Local News

Program snagging more illegal immigrants than expected

Posted September 17, 2008 5:38 p.m. EDT
Updated September 17, 2008 7:15 p.m. EDT

— Since early July, 435 illegal immigrants have been identified in the Wake County Jail under a federal program designed to help local law enforcement authorities get a better handle on immigrants charged with crimes.

The numbers are higher than many federal officials predicted, but Wake County Sheriff Donnie Harrison said he wasn't surprised to find illegal immigrants comprise 15 to 20 percent of his daily jail population. About 1,500 inmates are in the jail on an average day.

County detention officers began participating in the federal 287-G program three months ago.The program trains local officers to use federal data to determine the immigration status of people charged with crimes and to begin the deportation process for those found to be in the U.S. illegally.

Harrison and other sheriffs had expressed frustration at not knowing whether someone charged with a crime was in the country illegally because they didn't have access to federal immigration databases.

The uncertainty has led to several instances of an illegal immigrant being released from jail on one charge and subsequently being arrested in a second crime.

Hispanic advocacy groups have complained that the 287-G program is too far-reaching and aggressive toward immigrants.

"The fact that we have 15 to 20 percent in the jail raises a lot of questions for us," said Irene Godinez, advocacy director for El Pueblo. "How is (it) that such a significant portion of our population is being taken into the jails?"

Records obtained by WRAL News show 97 of the identified illegal immigrants were arrested on traffic violations.
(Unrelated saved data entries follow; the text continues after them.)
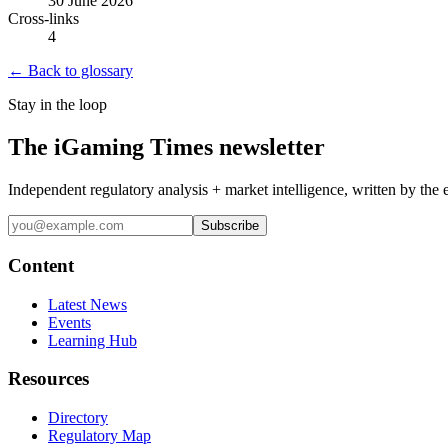
30 June 2026
Cross-links
4
← Back to glossary
Stay in the loop
The iGaming Times newsletter
Independent regulatory analysis + market intelligence, written by the 
Subscribe
Content
Latest News
Events
Learning Hub
Resources
Directory
Regulatory Map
Another 106 were charged with drunken driving.

"Anybody that doesn't look like us – who isn't brown – could get off with a ticket," Godinez said. "If you're brown, you're taken in and eventually deported."

Harrison rejected claims his officers were profiling Hispanics.

"A lot of them are wanted – been here several times and been deported. Why should I turn my head on that kind of stuff," he said. "They can be critical all they want to, but if these people weren't violating the law, we wouldn't even see them."

Twelve detention officers help carry out the 287-G program in Wake County at an annual cost of about $540,000, as well as $90,000 in start-up costs.

Nearly half of the inmates identified as illegal immigrants have been transferred to federal detention centers.